In another somewhat bizarre incident at a coal mine, a loader was working on a coal stockpile when a fire occurred on the loader. The NSW Resources Regulator said ‘The fire was localised to the air filter area’ and has advised that investigations are continuing. The regulator has advised the mining industry that any machines fitted with burn type diesel particulate treatment should have the risk of this process addressed in the fire risk assessment for the machine.
Fires and diesel particulate filters
This loader fire incident is not an isolated incident and fires from diesel particulate filter units have occurred on a range of machinery in the past. Fundamentally, the heat generated by a diesel particulate filters (DPF) can damage improperly shielded hydraulic lines and cause them to rupture and spray hydraulic fluid.
The heat dissipated can then ignite the sprayed hydraulic fluid and put operators and plant at risk from fire. DPF systems are used on most large, diesel-powered equipment to reduce the number of fine particles released from the exhaust.
A DPF traps the particles in a filter. The DPF system then exposes the filtered particles to high temperatures to break it down into less-harmful ash.
How a fire hazard can develop around diesel particulate filter equipment?
During the particle burning process, known as regeneration, temperatures near the DPF can reach a wide variety of temperatures at around 607° C. Equipment located near the DPF can be exposed to this high heat. If not properly shielded, the equipment may fail.
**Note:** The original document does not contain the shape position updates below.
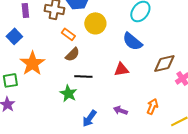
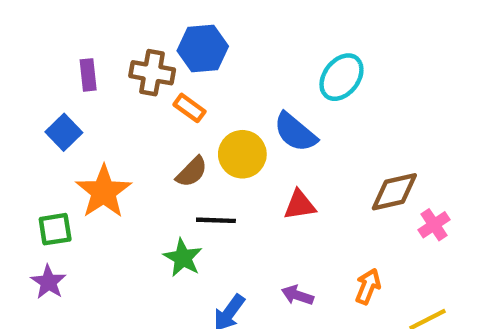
yellow circle: (95, 23) -> (242, 154), moved
orange rectangle: (68, 34) -> (189, 108), moved
blue semicircle: (132, 41) -> (295, 132), moved

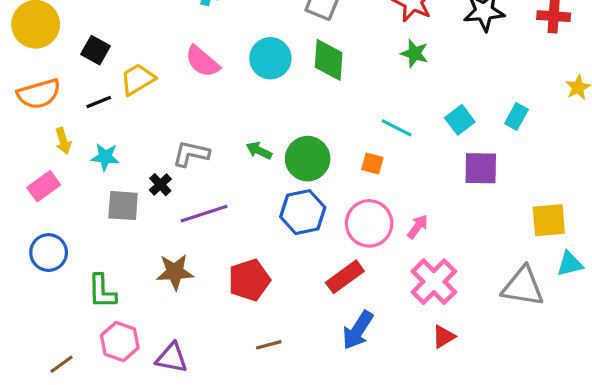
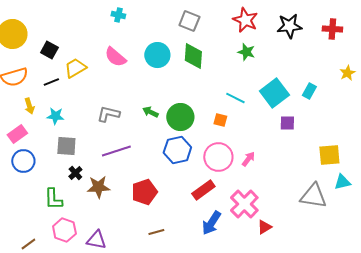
cyan square: (460, 120) -> (274, 93), size x1.6
purple square: (481, 168) -> (287, 123), size x0.7
black cross: (160, 185) -> (75, 173), moved
blue circle: (49, 253) -> (23, 161), moved
pink cross: (434, 282) -> (244, 204), moved

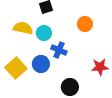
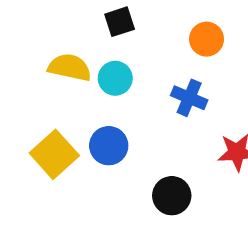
orange circle: (85, 24) -> (207, 39), moved
blue cross: (59, 50) -> (189, 98), moved

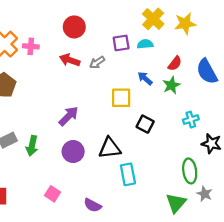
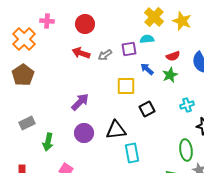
yellow star: (185, 24) -> (182, 21), turned 30
purple square: (121, 43) -> (129, 49), moved
pink cross: (31, 46) -> (47, 21), moved
red semicircle: (175, 64) -> (173, 56), turned 32
black square: (145, 124) -> (147, 109), turned 35
green arrow: (32, 146) -> (48, 142), moved

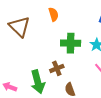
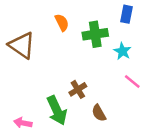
green cross: (71, 43) -> (95, 34), moved

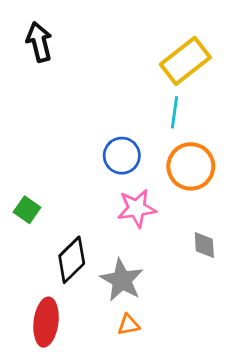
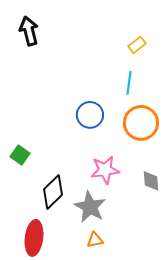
yellow rectangle: (185, 61) -> (137, 45), size x0.5
pink star: (137, 208) -> (105, 170), moved

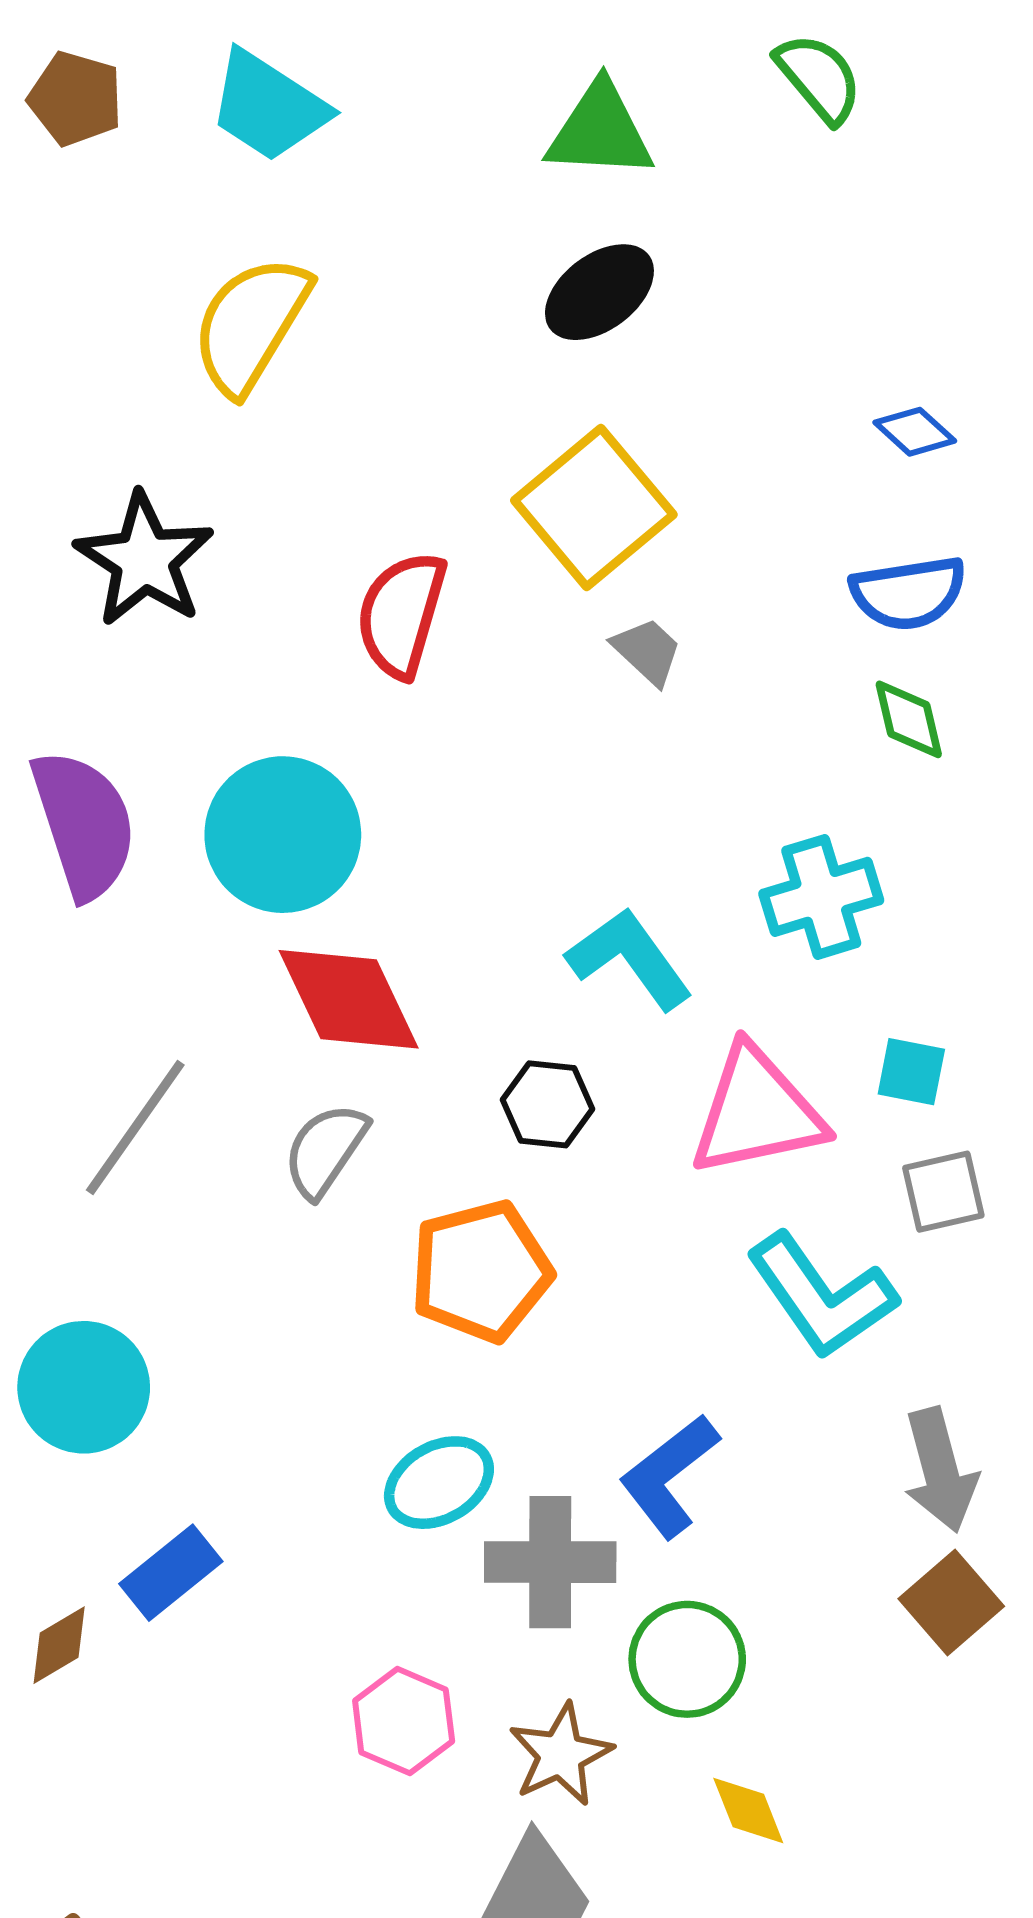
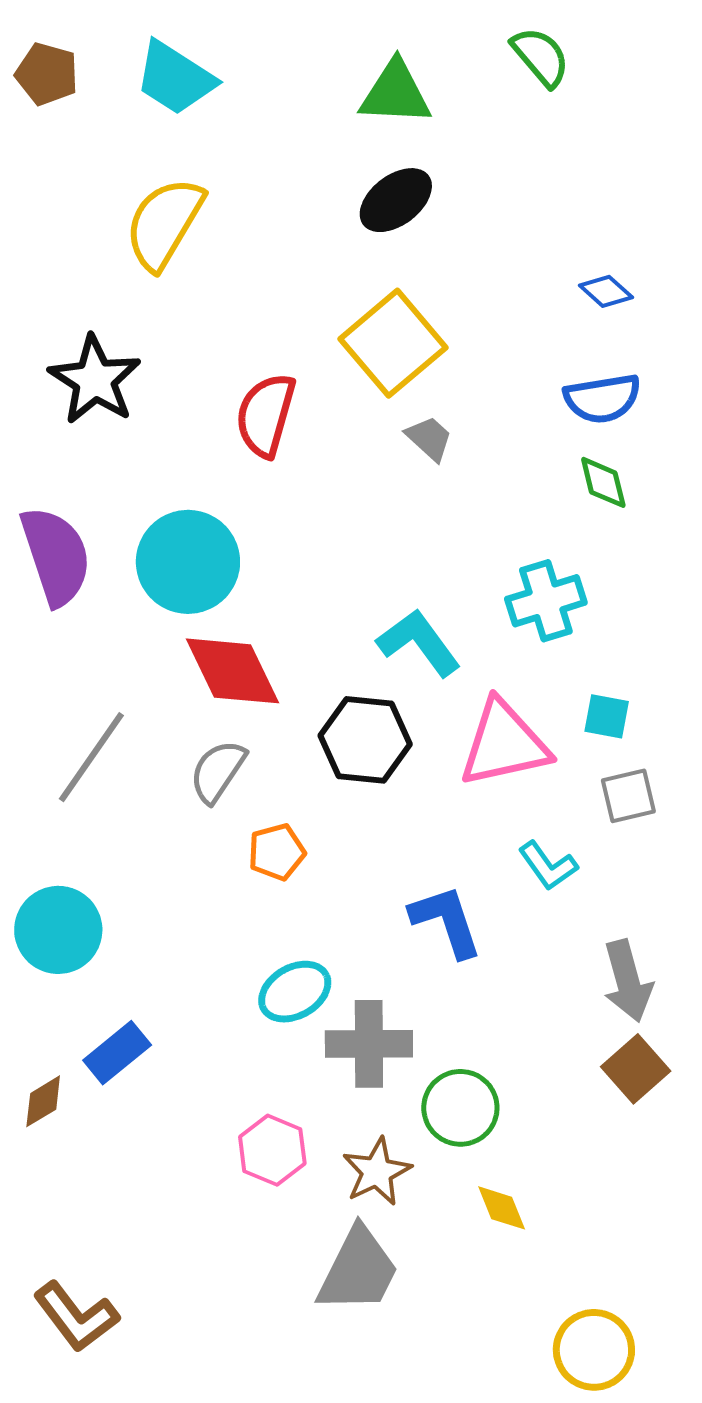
black hexagon: (547, 1104) -> (365, 740), size x1.5
orange pentagon: (481, 1271) -> (277, 852), moved, size x0.6
cyan L-shape: (821, 1296) -> (548, 866), size x0.6
blue L-shape: (669, 1476) -> (446, 921), moved, turned 110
If a hydraulic line fails, hydraulic fluid may spray out and ignite, resulting in a fire.
When inspecting heavy plant with DPF systems, mine operators should ensure the following issues are addressed to prevent loader fire and fires in other plant:
• Hoses, wires, and other equipment located near DPF systems are in good condition and are not showing signs of heat damage.
• Equipment located near DPF systems is protected from heat exposure by either distance or proper shielding.
• The area around the DPF system and all hydraulic components are free of debris.